HOW DOES ONE visualize medieval England without reference to the gallery of vivid portraits in Chaucer’s Canterbury Tales? It is virtually impossible. The Canterbury Tales helped to established English as the language of the nation’s literature, replacing French and Latin. A contemporary of Chaucer described him aptly—and with memorable alliteration—as “the first finder of our fair language.”
Geoffrey Chaucer (circa 1340-1400) was born into a family of wealthy London wine merchants with ties to court, connections that were to be central to his life. For some 35 years, he served the royal family—Edward the Black Prince, John of Gaunt and King Edward III. His eventful military service in France included capture by the French and ransom by the British. Later, the court periodically sent him on diplomatic missions to France and Italy. Perhaps the most significant of the several court offices Chaucer held was that of King Richard II’s clerk of works, a position that made him responsible for the maintenance of royal lodges and palaces, including the vast palace of Westminster.
If more is known of Chaucer’s life than that of other medieval English poets, that information sheds little light on his creation of The Canterbury Tales. In one of his earlier poems, “Troilus and Cressida,” he takes readers into the world of court intrigue, obviously a topic he knew well because of his service to the Crown.
It is very possible that during his diplomatic stays in Italy, Chaucer became acquainted with Boccacio’s Decameron, an early example of the frame-story genre, in which separate tales are told within a unifying story. In Decameron a group of young lords and ladies agree to tell tales while they stay in a country villa, to avoid the plague that is ravaging the cities. Because each of Boccacio’s narrators belongs to the same aristocratic class, the Decameron tales are similar in their sophisticated tone.
Chaucer, however, in The Canterbury Tales, came up with the ingenious literary device of having a pilgrimage, a technique that allowed him to bring together a diverse group of people. Consequently his narrators represent a wide spectrum of English society with various ranks and occupations.
From the high-born, noble knight, the pilgrims descend through the prioress, the clerk, the franklin (a rich landowner), the bawdy wife of Bath, and on down the social scale to the vulgar miller and the corrupt pardoner (a man who sells “pardons” for sins). Not only are the narrators a superb representation of medieval English characters, but also the stories they tell are remarkably varied.
The narrative “frame” of The Canterbury Tales is quite simple. In April, with the beginning of spring (“Whan that Aprill with his shoures sote / The drought of Marche hath perced the rote”), people of varying social classes come from all over England to gather at the Tabard Inn in preparation for a pilgrimage to Canterbury. Interestingly, Chaucer himself is one of the pilgrims.
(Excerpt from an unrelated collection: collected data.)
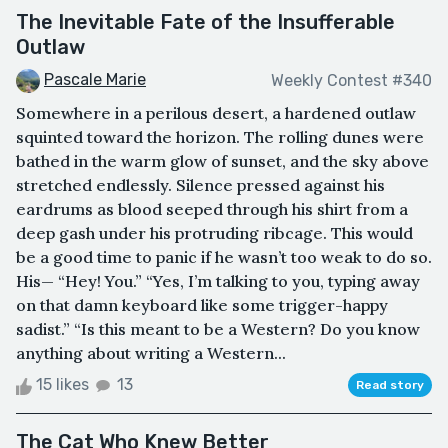
The Inevitable Fate of the Insufferable
Outlaw
Pascale Marie
Weekly Contest #340
Somewhere in a perilous desert, a hardened outlaw
squinted toward the horizon. The rolling dunes were
bathed in the warm glow of sunset, and the sky above
stretched endlessly. Silence pressed against his
eardrums as blood seeped through his shirt from a
deep gash under his protruding ribcage. This would
be a good time to panic if he wasn’t too weak to do so.
His— “Hey! You.” “Yes, I’m talking to you, typing away
on that damn keyboard like some trigger-happy
sadist.” “Is this meant to be a Western? Do you know
anything about writing a Western...
15 likes
13
Read story
The Cat Who Knew Better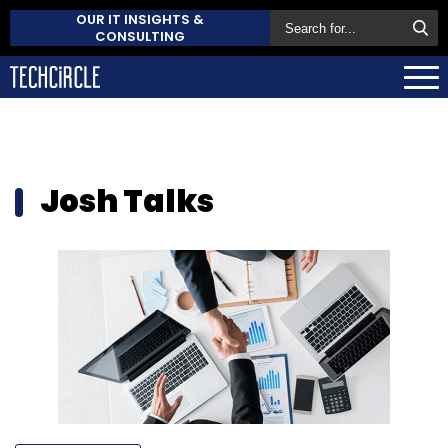
OUR IT INSIGHTS &
CONSULTING
Josh Talks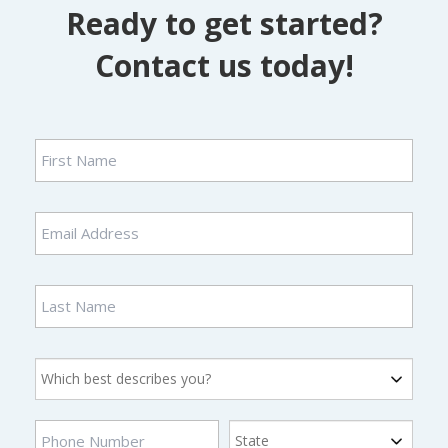
Ready to get started?
Contact us today!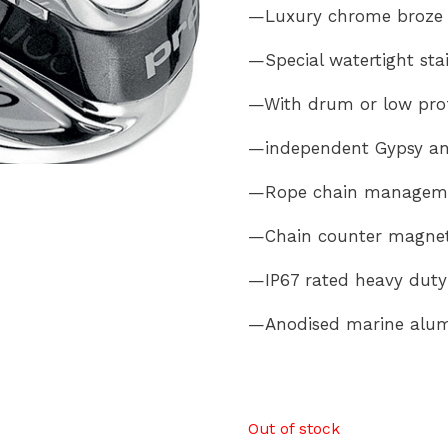
—Luxury chrome broze
—Special watertight stai
—With drum or low prof
—independent Gypsy an
—Rope chain managemen
—Chain counter magnet 
—IP67 rated heavy duty 
—Anodised marine alum
Out of stock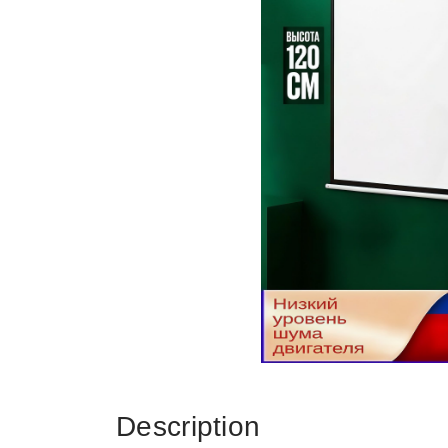
Description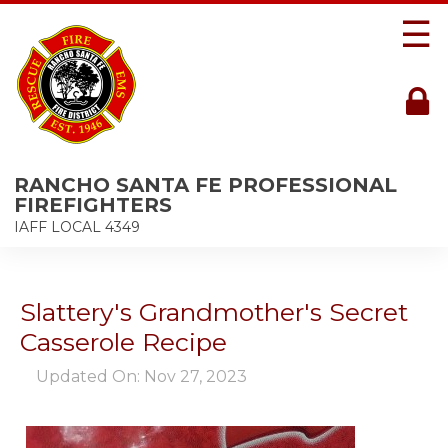
☰
RANCHO SANTA FE PROFESSIONAL
FIREFIGHTERS
IAFF LOCAL 4349
Slattery's Grandmother's Secret
Casserole Recipe
Updated On: Nov 27, 2023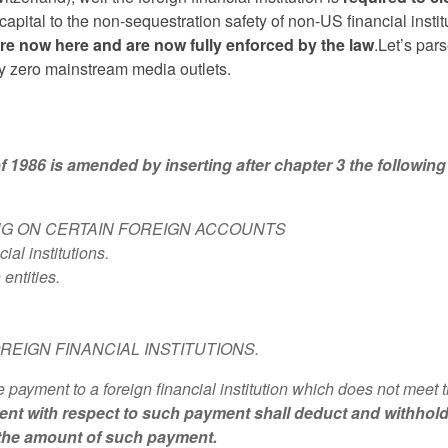
 capital to the non-sequestration safety of non-US financial instit
are now here and are now fully enforced by the law
.Let’s par
y zero mainstream media outlets.
986 is amended by inserting after chapter 3 the following
NG ON CERTAIN FOREIGN ACCOUNTS
al institutions.
entities.
REIGN FINANCIAL INSTITUTIONS.
payment to a foreign financial institution which does not meet 
ent with respect to such payment shall deduct and withhol
 the amount of such payment.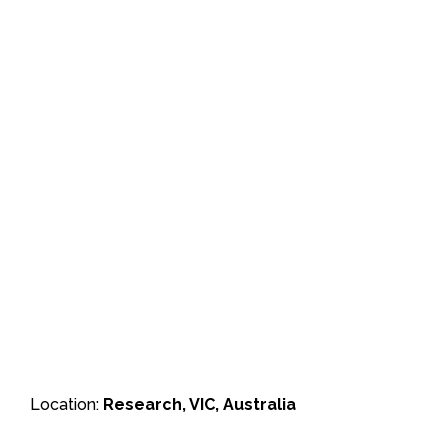
Location:
Research, VIC, Australia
That evening the host of the Tabard Inn suggests that each member of the group tell a tale on the way to Canterbury to make the time pass more pleasantly. The host decides to accompany the party on its pilgrimage and appoints himself as the judge of the best tale.
It is the knight, the most prominent person on the pilgrimage, the embodiment of truth and honor, who tells the first tale. Predictably, his story highlights chivalry in matters of war and matters of love. Set in ancient Greece, it features the Duke of Theseus and his noble quest for social justice. Unmistakably, Chaucer the pilgrim admires the venerable knight, but, never a snob, his appreciation of the comic miller is equally intense.
All of Chaucer’s characters come alive through dialogue, especially the coarse miller with his licentious tale of a rich old carpenter married to a voluptuous 18-year-old girl. Nowhere is Chaucer’s talent for rendering comic incongruity more apparent than in that telling.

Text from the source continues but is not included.